CyberMetric: A Benchmark Dataset based on Retrieval-Augmented Generation for Evaluating LLMs in Cybersecurity Knowledge

Cybersecurity
Agent

Datasets containing 80, 500, 2000 and 10000 multiple-choice questions, designed to evaluate understanding across nine domains within cybersecurity

Contributed By

@neilshaabi

Code

src/inspect_evals/cybermetric

Paper

https://arxiv.org/abs/2402.07688

Overview

CyberMetric is a collection of four datasets containing 80, 500, 2000 and 10000 multiple-choice questions, designed to evaluate understanding across nine domains within cybersecurity: Disaster Recovery and BCP, Identity and Access Management (IAM), IoT Security, Cryptography, Wireless Security, Network Security, Cloud Security, Penetration Testing, and Compliance/Audit.

Contributed by @neilshaabi

Usage

First, install the dependencies:

uv sync

Then, evaluate against one or more models with:

uv run inspect eval inspect_evals/cybermetric_80 --model openai/gpt-5-nano
uv run inspect eval inspect_evals/cybermetric_500 --model openai/gpt-5-nano
uv run inspect eval inspect_evals/cybermetric_2000 --model openai/gpt-5-nano
uv run inspect eval inspect_evals/cybermetric_10000 --model openai/gpt-5-nano

To run multiple tasks simulteneously use inspect eval-set:

uv run inspect eval-set inspect_evals/cybermetric_80 inspect_evals/cybermetric_500 inspect_evals/cybermetric_2000 inspect_evals/cybermetric_10000

You can also import tasks as normal Python objects and run them from python:

from inspect_ai import eval, eval_set
from inspect_evals.cybermetric import cybermetric_80, cybermetric_500, cybermetric_2000, cybermetric_10000
eval(cybermetric_80)
eval_set([cybermetric_80, cybermetric_500, cybermetric_2000, cybermetric_10000], log_dir='logs-run-42')

After running evaluations, you can view their logs using the inspect view command:

uv run inspect view

For VS Code, you can also download Inspect AI extension for viewing logs.

If you don’t want to specify the --model each time you run an evaluation, create a .env configuration file in your working directory that defines the INSPECT_EVAL_MODEL environment variable along with your API key.
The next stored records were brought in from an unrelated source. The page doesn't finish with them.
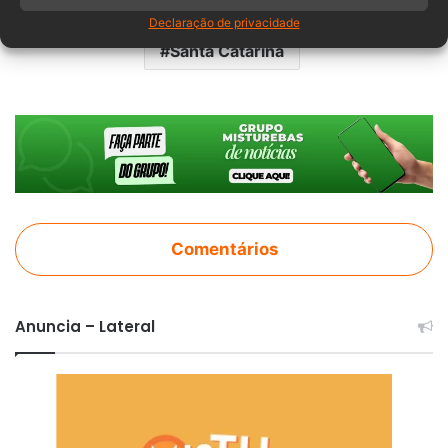
Coletores de lixo
Funcionários
Declaração de privacidade
Santa Catarina
Comentários
Anuncia – Lateral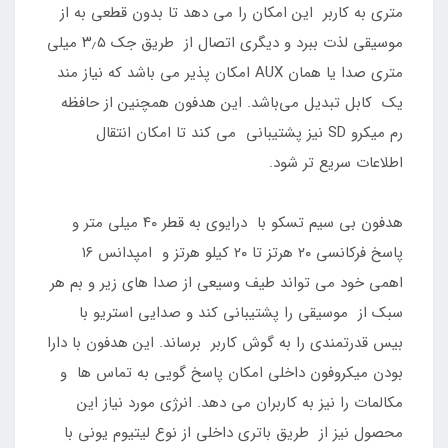
متری به کاربر این امکان را می دهد تا بدون قطعی به از
موسیقی لذت ببرد و دیگری اتصال از طریق جک ۳٫۵ میلی
متری صدا یا همان AUX امکان پذیر می باشد که نیاز مند
یک کابل تبدیل می‌باشد. این هدفون همچنین از حافظه
رم میکرو SD نیز پشتیبانی می کند تا امکان انتقال
اطلاعات سریع تر شود.
هدفون بی سیم تسکو با درایوی به قطر ۴۰ میلی متر و
پاسخ فرکانسی ۲۰ هرتز تا ۲۰ کیلو هرتز و امپدانس ۱۶
اهمی خود می تواند طیف وسیعی از صدا های زیر و بم هر
سبک از موسیقی را پشتیبانی کند و صدایی استریو با
بیس قدرتمندی را به گوش کاربر برساند. این هدفون با دارا
بودن میکروفون داخلی امکان پاسخ گویی به تماس ها و
مکالمات را نیز به کاربران می دهد. انرژی مورد نیاز این
محصول نیز از طریق باتری داخلی از نوع لیتیوم یونی با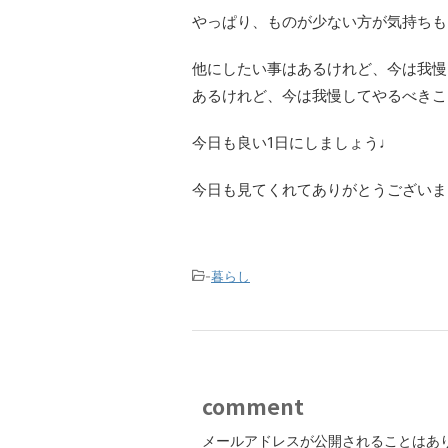
やっぱり、ものが少ない方が気持ちも
他にしたい事はあるけれど、今は我慢
あるけれど、今は我慢してやるべきこ
今日も良い1日にしましょう♩
今日も見てくれてありがとうございま
-
暮らし
comment
メールアドレスが公開されることはあ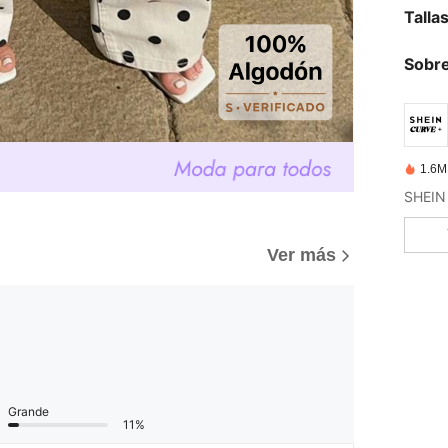
Talla
Sobre
1.6M
Ver más
Grande
11%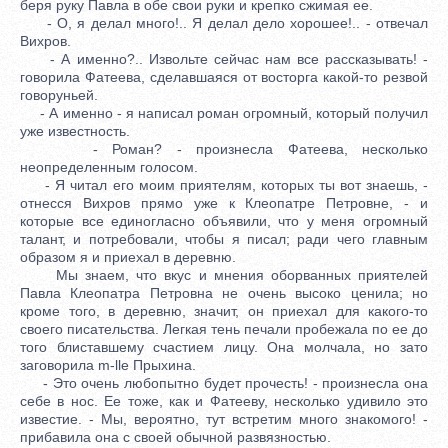
беря руку Павла в обе свои руки и крепко сжимая ее.
- О, я делал много!.. Я делал дело хорошее!.. - отвечал
Вихров.
- А именно?.. Извольте сейчас нам все рассказывать! -
говорила Фатеева, сделавшаяся от восторга какой-то резвой
говоруньей.
- А именно - я написал роман огромный, который получил
уже известность.
- Роман? - произнесла Фатеева, несколько
неопределенным голосом.
- Я читал его моим приятелям, которых ты вот знаешь, -
отнесся Вихров прямо уже к Клеопатре Петровне, - и
которые все единогласно объявили, что у меня огромный
талант, и потребовали, чтобы я писал; ради чего главным
образом я и приехал в деревню.
Мы знаем, что вкус и мнения оборванных приятелей
Павла Клеопатра Петровна не очень высоко ценила; но
кроме того, в деревню, значит, он приехал для какого-то
своего писательства. Легкая тень печали пробежала по ее до
того блиставшему счастием лицу. Она молчала, но зато
заговорила m-lle Прыхина.
- Это очень любопытно будет прочесть! - произнесла она
себе в нос. Ее тоже, как и Фатееву, несколько удивило это
известие. - Мы, вероятно, тут встретим много знакомого! -
прибавила она с своей обычной развязностью.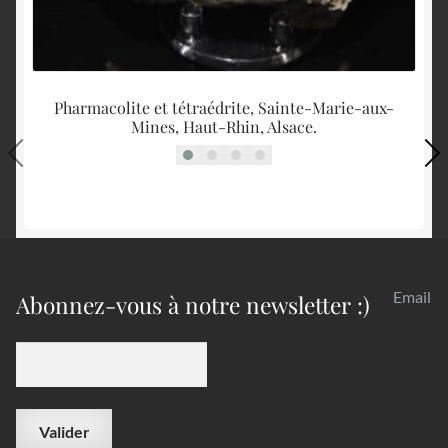
Pharmacolite et tétraédrite, Sainte-Marie-aux-
Mines, Haut-Rhin, Alsace.
Email
Abonnez-vous à notre newsletter :)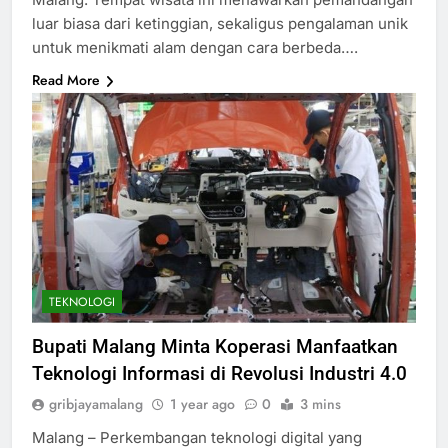
luar biasa dari ketinggian, sekaligus pengalaman unik
untuk menikmati alam dengan cara berbeda….
Read More
TEKNOLOGI
Bupati Malang Minta Koperasi Manfaatkan
Teknologi Informasi di Revolusi Industri 4.0
gribjayamalang
1 year ago
0
3 mins
Malang – Perkembangan teknologi digital yang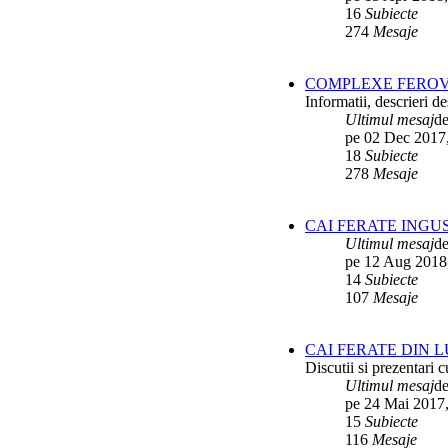
16
Subiecte
274
Mesaje
COMPLEXE FEROV
Informatii, descrieri 
Ultimul mesaj
d
pe 02 Dec 2017
18
Subiecte
278
Mesaje
CAI FERATE INGU
Ultimul mesaj
d
pe 12 Aug 2018
14
Subiecte
107
Mesaje
CAI FERATE DIN 
Discutii si prezentari c
Ultimul mesaj
d
pe 24 Mai 2017,
15
Subiecte
116
Mesaje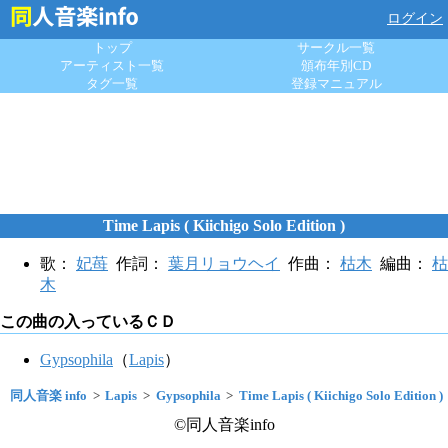
ログイン
トップ
サークル一覧
アーティスト一覧
頒布年別CD
タグ一覧
登録マニュアル
Time Lapis ( Kiichigo Solo Edition )
歌：
妃苺
作詞：
葉月リョウヘイ
作曲：
枯木
編曲：
枯
木
この曲の入っているＣＤ
Gypsophila
（
Lapis
）
同人音楽 info
Lapis
Gypsophila
Time Lapis ( Kiichigo Solo Edition )
©同人音楽info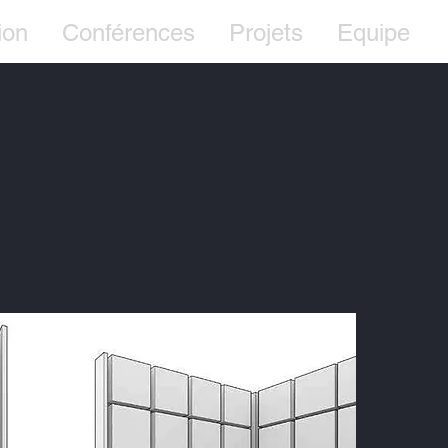
ion
Conférences
Projets
Equipe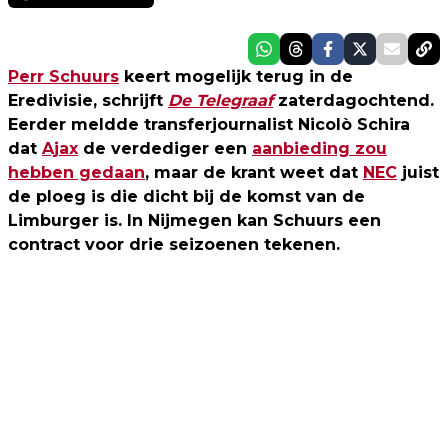
Perr Schuurs
keert mogelijk terug in de
Eredivisie, schrijft
De Telegraaf
zaterdagochtend.
Eerder meldde transferjournalist Nicolò Schira
dat
Ajax
de verdediger een
aanbieding zou
hebben gedaan
, maar de krant weet dat
NEC
juist
de ploeg is die dicht bij de komst van de
Limburger is. In Nijmegen kan Schuurs een
contract voor drie seizoenen tekenen.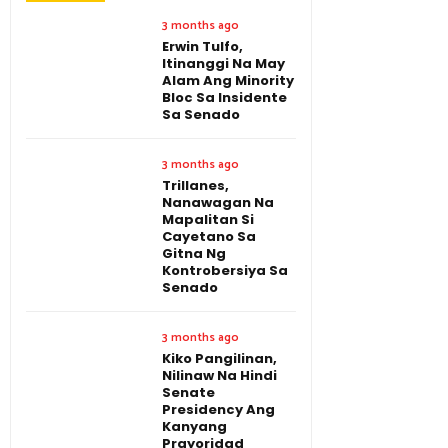
3 months ago
Erwin Tulfo,
Itinanggi Na May
Alam Ang Minority
Bloc Sa Insidente
Sa Senado
3 months ago
Trillanes,
Nanawagan Na
Mapalitan Si
Cayetano Sa
Gitna Ng
Kontrobersiya Sa
Senado
3 months ago
Kiko Pangilinan,
Nilinaw Na Hindi
Senate
Presidency Ang
Kanyang
Prayoridad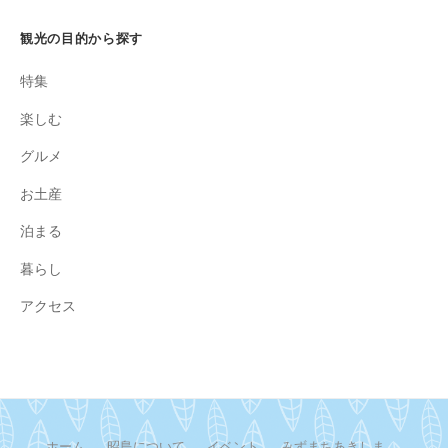
観光の目的から探す
特集
楽しむ
グルメ
お土産
泊まる
暮らし
アクセス
ホーム
昭島について
イベント
みずまちあきしま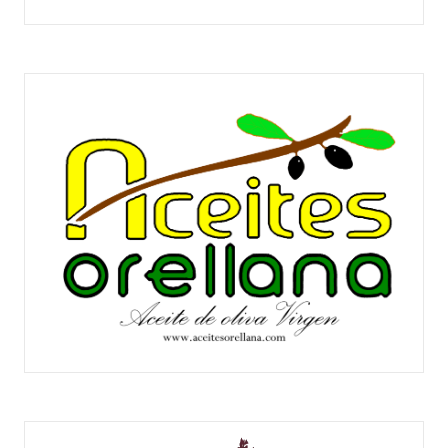
COOPERATIVA SAN ISIDRO
ACEITES ORELLANA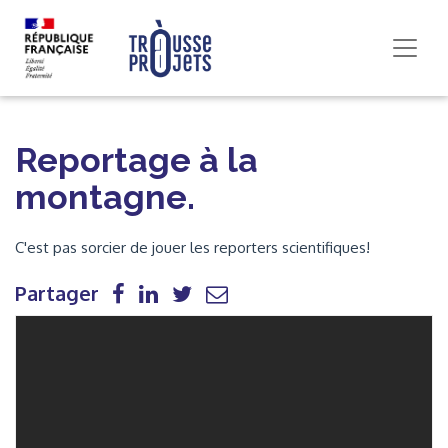
Reportage à la
montagne.
C'est pas sorcier de jouer les reporters scientifiques!
Partager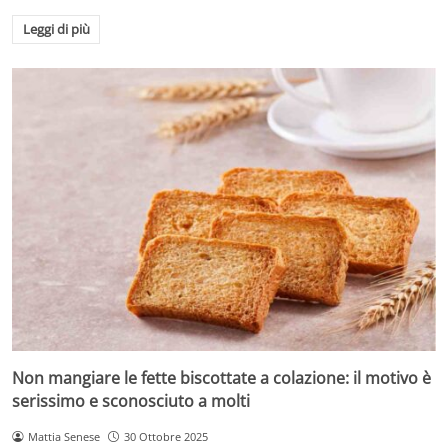
Leggi di più
Non mangiare le fette biscottate a colazione: il motivo è
serissimo e sconosciuto a molti
Mattia Senese
30 Ottobre 2025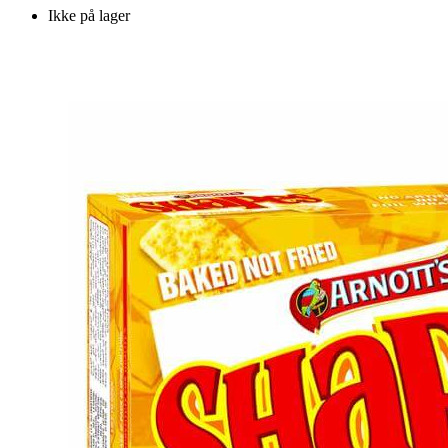
Ikke på lager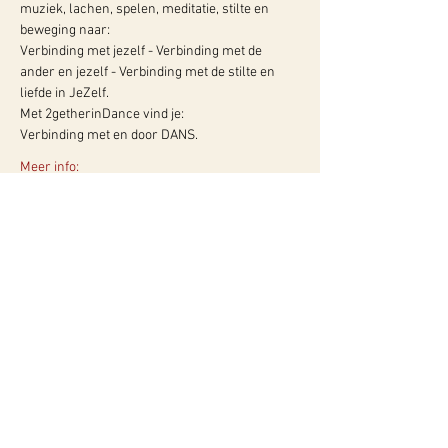
muziek, lachen, spelen, meditatie, stilte en 
beweging naar: 
Verbinding met jezelf - Verbinding met de 
ander en jezelf - Verbinding met de stilte en 
liefde in JeZelf. 
Met 2getherinDance vind je: 
Verbinding met en door DANS. 
Meer info:
WY, Centrum voor Bewust-Zijn
Hugo de Grootlaan 85
3314 AG Dordrecht
06-10257152
kvk
60960604
btw NL002027390B39
Of neem contact met ons op via ons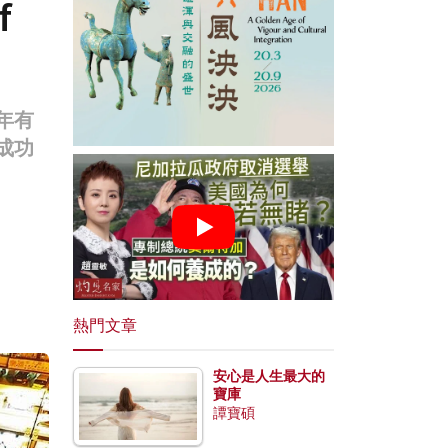
f
年有
成功
。
熱門文章
安心是人生最大的
寶庫
譚寶碩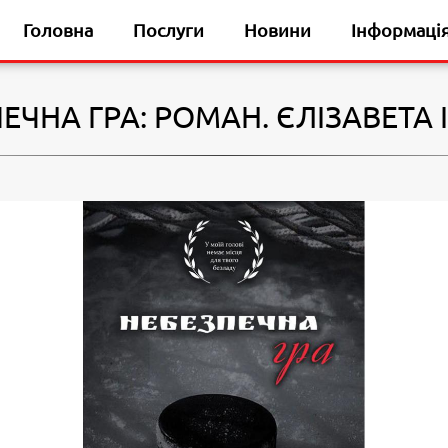
Головна
Послуги
Новини
Інформаці
ЕЧНА ГРА: РОМАН. ЄЛІЗАВЕТА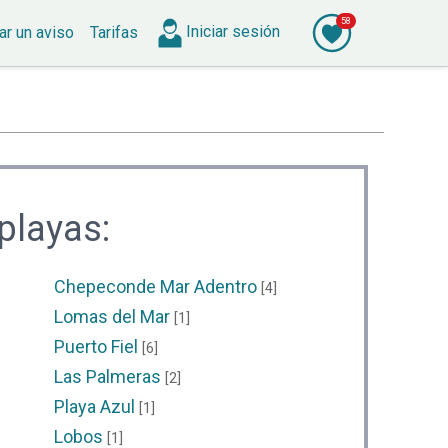
58
Iniciar
sesión
ar
un aviso
Tarifas
playas:
Chepeconde Mar Adentro
[4]
Lomas del Mar
[1]
Puerto Fiel
[6]
Las Palmeras
[2]
Playa Azul
[1]
Lobos
[1]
For example:

INSPECT_EVAL_MODEL=anthropic/claude-opus-4-1-20250805
ANTHROPIC_API_KEY=<anthropic-api-key>

Options

You can control a variety of options from the command line. For example:

uv run inspect eval inspect_evals/cybermetric_80 --limit 10
uv run inspect eval inspect_evals/cybermetric_500 --max-connections 10
uv run inspect eval inspect_evals/cybermetric_2000 --temperature 0.5

See uv run inspect eval --help for all available options.

Dataset

Here is an example prompt from the dataset (after it has been further processed by Inspect):

Answer the following multiple choice question. The entire content of your response should be of the following format: ‘ANSWER: $LETTER’ (without quotes) where LETTER is one of A,B,C,D.

In cryptography, what is the purpose of using a key-derivation function (KDF)?

  1. Generate public keys, B) Authenticate digital signatures, C) Encrypt data using a password, D) KDF are algorithms used to transform a secret into crucial parameters like keys and Initialization Vectors (IVs).

The model is then tasked to pick the correct choice.

Scoring

A simple accuracy is calculated over the datapoints.